Ce montant représente la différence entre la prétention nette de la recourante
(3'156'245 fr. dans l'ancien état), et l'attribution nette dans le nouvel état
(2'964'392 francs). Le premier chiffre a été obtenu en ajoutant à la valeur
brute de l'ancienne parcelle 1******** (2'626'807 fr.) une prétention pour
plus-value de 21,56%, reconnue à tous les propriétaires, et en retranchant
l'emprise pour les routes, fixée pour tous les propriétaires à 1,16 %. Le
second chiffre correspond à la valeur des parcelles attribuées dans le nouvel
état à la recourante, soit 2'585'715 fr. pour la parcelle 1******** diminuée
(8'322m2 à 310 fr. 70 le m2) et 418'800 fr. pour la parcelle 2******** (2'094
m2 à 200 fr. ), soit au total 3'003'515 francs. De ce montant, a été déduit une
moins-value pour tenir compte de leur situation et du bruit dû à la route du
******** et des trains (correctif-situation-bruit) soit pour la recourante
40'123 francs.
Cela signifie que la
soulte reconnue à la recourante devait compenser les pertes de valeur subies au
terme d'une opération où ses prétentions, tant dans l'ancien état ou dans le
nouveau, ont été calculées exactement sur les mêmes bases (prix unitaire du m2,
plus-value par propriétaire, emprise pour les routes,
correctif-situation-bruit) que pour les autres propriétaires concernés. Il
s'agissait ainsi pour les organes du syndicat de respecter le principe de la
compensation réelle - ou de l'équivalence - qui régit la confection du nouvel
état de propriété de remaniement parcellaire, et qui trouve son expression à
l'art. 55 al. 1 lit. a LAF. Selon ce principe, les propriétaires ont une
prétention à recevoir dans la nouvelle répartition des terrains équivalents, en
quantité et en qualité, à ceux qu'ils ont cédés et les autorités chargées de la
confection du nouvel état doivent rechercher à cet égard toutes les solutions
objectivement concevables pour assurer la mise en oeuvre du principe; lorsque
toutefois une compensation pleine n'est pas possible, on fait intervenir une
indemnité en argent, qui doit être calculée non pas à la valeur d'échange
adoptée pour la réalisation du remaniement, mais à la valeur vénale, car on se
trouve en présence d'une restriction à la propriété équivalente à une
expropriation (sur tous ces points, ATF 119 I a 25, et les références citées).
- L'opération à laquelle
a été mêlée la recourante dans le cadre du remaniement parcellaire du quartier
des Z.________ n'a rien à voir avec un échange traditionnel de terrains,
opération soumise au principe de la liberté conventionnelle, qui permet aux
intéressés de fixer librement le montant de soultes éventuelles en fonction des
avantages économiques qu'ils attendent de l'opération et dont ils déterminent
l'ampleur exclusivement en fonction de leurs intérêts propres.

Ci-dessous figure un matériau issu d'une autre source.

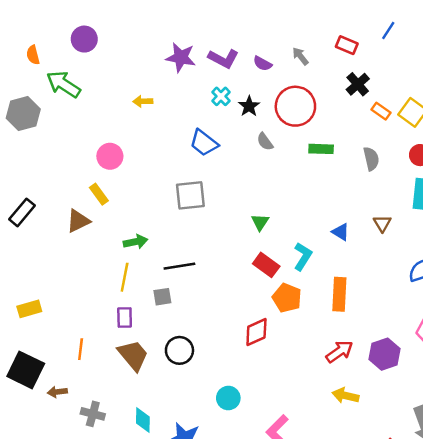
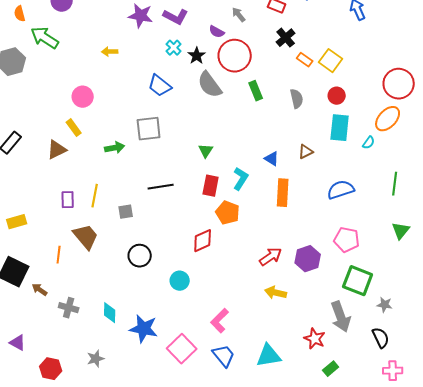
purple semicircle: (262, 63) -> (217, 32), moved
gray semicircle: (265, 142) -> (210, 85), size x1.8
green rectangle: (321, 149) -> (256, 91), turned 66
brown triangle: (382, 223) -> (306, 152), turned 35
green arrow: (136, 242) -> (115, 148), moved
red rectangle: (266, 265) -> (211, 186), turned 65
black line: (179, 266) -> (161, 187), moved
orange rectangle: (339, 294) -> (283, 193), moved
purple rectangle: (125, 317) -> (68, 200), moved
brown trapezoid: (133, 355) -> (86, 237), moved
brown arrow: (57, 392) -> (40, 290), turned 42
cyan circle: (228, 398) -> (180, 281), moved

Telle est
l'hypothèse que vise l'art. 41 lit. e LI, qui institue en cas d'échange de
terrains un report d'imposition en faveur du contribuable (Tribunal
administratif, FI 93/059 du 21 février 1995) pour la plus-value de la part
compensée en immeuble, qui reste latente parce qu'elle est transférée sur
l'immeuble acquis en échange, seule la plus-value effectivement encaissée en
argent pouvant donner lieu à une taxation pour gains immobiliers (voir à cet
égard Paschoud, L'impôt sur les gains immobiliers en droit vaudois,
thèse Lausanne 1981 p. 38).
Dans le cadre d'un
remaniement parcellaire, la situation n'est pas du tout la même. Il est vrai
que, dès lors que le calcul de la soulte a été fait sur la base de la valeur
vénale des terrains, il y a pour la partie de ceux-ci qui n'a pas pu être
compensée en nature une réalisation de la plus-value. Il faut admettre
également que le fait que l'opération ait été imposée aux propriétaires ne
saurait être un élément essentiel, puisqu'on le retrouve dans d'autres cas
(celui d'une expropriation, par exemple). Mais c'est le principe de la
péréquation réelle, fondamental en matière d'amélioration foncière, qui
s'oppose en l'espèce à une imposition de la soulte versée par la recourante. Ce
principe exige, comme on l'a vu ci-dessus, que l'intéressée soit mise
exactement dans la même position que si elle avait reçu des terres, et
maintenue notamment sur un pied d'égalité avec les autres propriétaires
concernés. Or, le montant dont l'imposition est litigieuse résulte de valeurs
établies exactement que sur les mêmes bases que pour l'ensemble du périmètre.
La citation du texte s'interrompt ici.